Les  vies  internationales  de  «Manners  of  Dying»,
 avec  Roy  Dupuis
 

Manners of Dying, premier long métrage du cinéaste québécois Jeremy Allen, mettant en vedette Roy Dupuis, vient de récolter deux récompenses lors de la 11e édition du Festival Cinéma Tout Écran, qui se tenait à Genève, en Suisse, du 31 octobre au 6 novembre.

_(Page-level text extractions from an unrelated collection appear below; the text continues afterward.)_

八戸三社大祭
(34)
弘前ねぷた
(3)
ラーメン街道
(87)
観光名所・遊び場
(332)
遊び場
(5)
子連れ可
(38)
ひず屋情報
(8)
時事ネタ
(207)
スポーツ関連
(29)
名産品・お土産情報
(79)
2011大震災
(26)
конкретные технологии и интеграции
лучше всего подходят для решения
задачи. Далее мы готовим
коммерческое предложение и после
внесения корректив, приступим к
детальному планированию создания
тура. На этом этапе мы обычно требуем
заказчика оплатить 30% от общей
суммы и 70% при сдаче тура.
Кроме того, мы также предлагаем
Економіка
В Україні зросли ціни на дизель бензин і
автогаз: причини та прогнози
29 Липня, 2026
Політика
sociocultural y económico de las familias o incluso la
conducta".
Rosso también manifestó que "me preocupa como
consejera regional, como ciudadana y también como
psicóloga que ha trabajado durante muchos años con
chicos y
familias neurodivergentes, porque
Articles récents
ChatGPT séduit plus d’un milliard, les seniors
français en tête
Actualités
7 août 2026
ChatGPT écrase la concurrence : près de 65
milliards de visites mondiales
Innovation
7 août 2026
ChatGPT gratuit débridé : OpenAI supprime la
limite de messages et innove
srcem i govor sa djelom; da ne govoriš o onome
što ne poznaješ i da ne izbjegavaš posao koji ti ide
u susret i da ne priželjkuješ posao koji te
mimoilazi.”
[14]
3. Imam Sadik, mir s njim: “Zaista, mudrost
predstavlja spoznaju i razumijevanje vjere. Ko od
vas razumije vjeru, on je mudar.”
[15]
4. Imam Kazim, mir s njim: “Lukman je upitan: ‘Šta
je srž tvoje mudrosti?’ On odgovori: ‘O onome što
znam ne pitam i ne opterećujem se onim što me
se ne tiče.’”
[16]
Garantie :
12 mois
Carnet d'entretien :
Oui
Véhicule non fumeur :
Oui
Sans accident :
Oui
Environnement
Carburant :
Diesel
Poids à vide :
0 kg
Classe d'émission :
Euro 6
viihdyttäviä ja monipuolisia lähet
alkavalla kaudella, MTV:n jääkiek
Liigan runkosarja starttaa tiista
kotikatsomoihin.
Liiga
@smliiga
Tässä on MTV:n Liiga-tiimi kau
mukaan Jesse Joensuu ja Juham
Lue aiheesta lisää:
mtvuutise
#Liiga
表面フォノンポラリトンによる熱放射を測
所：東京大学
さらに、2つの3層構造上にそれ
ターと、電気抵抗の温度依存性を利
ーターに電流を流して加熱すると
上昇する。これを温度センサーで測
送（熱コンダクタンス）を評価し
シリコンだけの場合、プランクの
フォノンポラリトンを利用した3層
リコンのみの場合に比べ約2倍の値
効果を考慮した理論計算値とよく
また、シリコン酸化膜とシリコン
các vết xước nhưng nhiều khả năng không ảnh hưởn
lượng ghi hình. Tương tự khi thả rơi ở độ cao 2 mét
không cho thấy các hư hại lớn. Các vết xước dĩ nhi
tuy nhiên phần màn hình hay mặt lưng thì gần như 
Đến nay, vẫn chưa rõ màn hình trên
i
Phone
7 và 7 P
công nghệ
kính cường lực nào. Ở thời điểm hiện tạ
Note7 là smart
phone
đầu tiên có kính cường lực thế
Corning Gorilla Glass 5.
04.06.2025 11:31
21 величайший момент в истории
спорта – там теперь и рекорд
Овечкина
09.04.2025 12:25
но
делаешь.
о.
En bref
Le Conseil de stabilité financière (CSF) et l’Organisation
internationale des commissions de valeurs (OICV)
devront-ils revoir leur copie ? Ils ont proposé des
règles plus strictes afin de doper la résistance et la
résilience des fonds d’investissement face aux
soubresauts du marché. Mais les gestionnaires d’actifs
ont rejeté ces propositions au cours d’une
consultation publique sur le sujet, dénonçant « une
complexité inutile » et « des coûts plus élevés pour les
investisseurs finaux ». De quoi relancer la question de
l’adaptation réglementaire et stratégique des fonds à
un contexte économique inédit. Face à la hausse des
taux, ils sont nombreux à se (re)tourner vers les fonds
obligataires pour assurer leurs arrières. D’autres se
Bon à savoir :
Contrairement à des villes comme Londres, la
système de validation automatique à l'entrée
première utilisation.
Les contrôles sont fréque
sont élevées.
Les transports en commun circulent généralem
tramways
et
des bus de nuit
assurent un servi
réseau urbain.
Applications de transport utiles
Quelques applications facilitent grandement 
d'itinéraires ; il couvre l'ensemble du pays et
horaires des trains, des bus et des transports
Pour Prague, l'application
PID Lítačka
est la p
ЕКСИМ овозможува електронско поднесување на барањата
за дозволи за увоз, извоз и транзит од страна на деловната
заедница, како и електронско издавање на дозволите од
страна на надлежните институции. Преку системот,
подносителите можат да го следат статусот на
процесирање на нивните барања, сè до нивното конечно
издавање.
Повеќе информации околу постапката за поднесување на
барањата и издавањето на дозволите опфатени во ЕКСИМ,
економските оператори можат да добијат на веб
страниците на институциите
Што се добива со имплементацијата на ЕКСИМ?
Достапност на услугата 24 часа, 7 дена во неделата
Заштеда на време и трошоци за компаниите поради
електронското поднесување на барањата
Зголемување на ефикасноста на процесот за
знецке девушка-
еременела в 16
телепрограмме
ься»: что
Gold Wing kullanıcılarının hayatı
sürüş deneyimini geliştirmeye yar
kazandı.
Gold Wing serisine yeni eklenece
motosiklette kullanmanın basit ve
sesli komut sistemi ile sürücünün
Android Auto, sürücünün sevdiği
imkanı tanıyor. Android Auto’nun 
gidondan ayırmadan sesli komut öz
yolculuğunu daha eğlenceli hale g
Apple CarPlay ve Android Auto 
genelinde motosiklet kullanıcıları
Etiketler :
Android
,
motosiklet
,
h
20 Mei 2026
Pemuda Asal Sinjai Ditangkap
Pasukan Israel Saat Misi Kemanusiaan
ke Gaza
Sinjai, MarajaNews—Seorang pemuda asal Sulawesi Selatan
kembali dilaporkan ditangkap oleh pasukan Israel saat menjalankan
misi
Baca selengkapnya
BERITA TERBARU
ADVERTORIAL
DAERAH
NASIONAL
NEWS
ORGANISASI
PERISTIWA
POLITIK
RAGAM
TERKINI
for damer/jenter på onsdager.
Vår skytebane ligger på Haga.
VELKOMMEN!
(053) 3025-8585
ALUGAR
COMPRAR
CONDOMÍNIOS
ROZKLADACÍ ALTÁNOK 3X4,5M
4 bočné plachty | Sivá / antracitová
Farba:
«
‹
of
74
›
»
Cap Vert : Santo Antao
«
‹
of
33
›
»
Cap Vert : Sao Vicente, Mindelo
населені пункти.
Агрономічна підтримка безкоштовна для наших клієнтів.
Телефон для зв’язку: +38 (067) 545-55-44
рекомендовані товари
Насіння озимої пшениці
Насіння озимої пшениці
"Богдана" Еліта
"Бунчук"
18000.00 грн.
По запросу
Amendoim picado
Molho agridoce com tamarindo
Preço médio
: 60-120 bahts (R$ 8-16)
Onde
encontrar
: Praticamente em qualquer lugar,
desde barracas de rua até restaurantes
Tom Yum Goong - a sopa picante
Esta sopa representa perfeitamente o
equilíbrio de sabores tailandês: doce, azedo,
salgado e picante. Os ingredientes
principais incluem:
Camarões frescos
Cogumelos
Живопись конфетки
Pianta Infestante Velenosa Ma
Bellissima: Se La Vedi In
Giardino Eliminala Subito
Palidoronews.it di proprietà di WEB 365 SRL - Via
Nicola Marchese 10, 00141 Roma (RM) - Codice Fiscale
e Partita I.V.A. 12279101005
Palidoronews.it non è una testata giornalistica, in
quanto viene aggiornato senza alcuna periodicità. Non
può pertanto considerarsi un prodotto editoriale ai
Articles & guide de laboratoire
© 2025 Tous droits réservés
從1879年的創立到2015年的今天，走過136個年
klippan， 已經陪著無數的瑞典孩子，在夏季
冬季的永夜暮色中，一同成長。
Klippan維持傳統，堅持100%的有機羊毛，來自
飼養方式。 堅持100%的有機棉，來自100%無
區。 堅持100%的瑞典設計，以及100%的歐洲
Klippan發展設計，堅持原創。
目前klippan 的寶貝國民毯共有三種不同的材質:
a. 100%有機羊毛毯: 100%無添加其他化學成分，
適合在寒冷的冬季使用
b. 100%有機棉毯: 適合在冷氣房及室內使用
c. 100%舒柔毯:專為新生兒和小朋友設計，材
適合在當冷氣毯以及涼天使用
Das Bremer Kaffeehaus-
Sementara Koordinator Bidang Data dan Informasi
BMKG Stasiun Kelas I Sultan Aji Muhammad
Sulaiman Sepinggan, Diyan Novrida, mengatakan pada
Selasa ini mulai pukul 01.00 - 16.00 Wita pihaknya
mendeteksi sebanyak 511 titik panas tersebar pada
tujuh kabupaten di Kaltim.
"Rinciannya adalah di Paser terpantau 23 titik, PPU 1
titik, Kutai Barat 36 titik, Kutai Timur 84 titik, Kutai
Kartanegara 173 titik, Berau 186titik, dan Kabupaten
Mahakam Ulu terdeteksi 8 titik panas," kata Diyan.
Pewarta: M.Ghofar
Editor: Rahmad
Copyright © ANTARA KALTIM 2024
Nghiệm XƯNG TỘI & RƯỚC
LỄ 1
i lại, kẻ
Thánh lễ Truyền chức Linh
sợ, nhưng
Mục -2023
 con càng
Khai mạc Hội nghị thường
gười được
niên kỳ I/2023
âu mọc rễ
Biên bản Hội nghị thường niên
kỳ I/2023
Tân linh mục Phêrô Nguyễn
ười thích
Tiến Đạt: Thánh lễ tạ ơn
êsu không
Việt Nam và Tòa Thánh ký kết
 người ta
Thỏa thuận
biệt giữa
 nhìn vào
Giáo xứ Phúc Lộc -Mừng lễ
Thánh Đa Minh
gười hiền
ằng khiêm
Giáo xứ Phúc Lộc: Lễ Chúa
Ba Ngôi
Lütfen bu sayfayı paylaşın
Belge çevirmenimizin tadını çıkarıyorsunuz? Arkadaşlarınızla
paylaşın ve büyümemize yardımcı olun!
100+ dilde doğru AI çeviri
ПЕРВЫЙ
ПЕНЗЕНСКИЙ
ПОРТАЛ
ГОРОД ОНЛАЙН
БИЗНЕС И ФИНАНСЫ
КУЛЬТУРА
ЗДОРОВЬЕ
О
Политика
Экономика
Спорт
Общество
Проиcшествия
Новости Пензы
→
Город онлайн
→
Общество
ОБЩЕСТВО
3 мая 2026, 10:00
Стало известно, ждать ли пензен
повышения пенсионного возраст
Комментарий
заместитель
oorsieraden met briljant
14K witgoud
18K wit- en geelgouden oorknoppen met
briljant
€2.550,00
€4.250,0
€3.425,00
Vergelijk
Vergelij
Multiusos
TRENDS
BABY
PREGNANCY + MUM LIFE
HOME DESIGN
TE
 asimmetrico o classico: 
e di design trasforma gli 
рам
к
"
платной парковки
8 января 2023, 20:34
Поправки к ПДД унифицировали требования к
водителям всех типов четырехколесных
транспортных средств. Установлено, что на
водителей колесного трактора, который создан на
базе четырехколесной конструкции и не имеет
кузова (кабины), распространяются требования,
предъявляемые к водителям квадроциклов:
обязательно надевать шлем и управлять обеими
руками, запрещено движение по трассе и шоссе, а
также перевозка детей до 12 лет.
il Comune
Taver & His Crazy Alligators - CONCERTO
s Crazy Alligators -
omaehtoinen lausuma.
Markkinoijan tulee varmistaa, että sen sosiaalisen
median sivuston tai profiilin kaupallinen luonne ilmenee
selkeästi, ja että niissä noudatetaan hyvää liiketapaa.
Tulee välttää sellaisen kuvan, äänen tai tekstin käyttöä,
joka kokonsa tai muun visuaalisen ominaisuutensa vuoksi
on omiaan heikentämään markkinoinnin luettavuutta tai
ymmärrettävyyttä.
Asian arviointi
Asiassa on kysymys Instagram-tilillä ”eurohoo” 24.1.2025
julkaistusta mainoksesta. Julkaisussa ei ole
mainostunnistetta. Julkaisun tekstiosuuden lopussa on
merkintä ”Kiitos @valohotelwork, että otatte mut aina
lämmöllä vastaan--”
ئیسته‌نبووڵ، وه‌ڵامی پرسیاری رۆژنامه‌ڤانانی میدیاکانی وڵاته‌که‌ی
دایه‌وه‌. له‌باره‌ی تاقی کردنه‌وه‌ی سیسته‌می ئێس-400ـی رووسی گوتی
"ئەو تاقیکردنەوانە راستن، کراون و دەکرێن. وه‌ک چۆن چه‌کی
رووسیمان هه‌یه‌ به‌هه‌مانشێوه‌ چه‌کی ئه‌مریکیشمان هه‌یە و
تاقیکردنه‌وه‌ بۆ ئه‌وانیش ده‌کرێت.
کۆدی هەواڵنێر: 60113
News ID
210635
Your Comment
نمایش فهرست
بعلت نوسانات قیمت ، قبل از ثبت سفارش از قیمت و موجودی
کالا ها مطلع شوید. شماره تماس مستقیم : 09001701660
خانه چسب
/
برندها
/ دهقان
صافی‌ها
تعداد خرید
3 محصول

Le film, sélectionné en compétition internationale, a obtenu une Mention spéciale du Jury international ainsi que le Prix du Jury Jeunesse.




Tournée  des  festivals


Depuis sa sortie au Québec au printemps dernier, Manners of Dying (L'Exécution) a été présenté dans de nombreux festivals internationaux, notamment en Inde, en Chine, à Taiwan, en Australie et au Luxembourg. En janvier prochain, le film sera présenté au Festival international de Fajr, en Iran.



Source:
http://www.radio-canada.ca/arts-spectacles/cinema/2005/11/09/001-manners-prix.asp


 

 

4 novembre 2005

 

Attendre  sa  mort...  mais  comment?



Par Bernard Léchot (Swissinfo, Genève)
 



L'acteur canadien Roy Dupuis et le réalisateur Jeremy Peter Allen sont à Genève pour présenter «L'Exécution» dans le cadre de Cinéma tout écran.
 


Rencontre. Et discussion autour d'un film consacré à la peine de mort bien sûr, mais surtout aux multiples façons d'aborder une situation... extrême.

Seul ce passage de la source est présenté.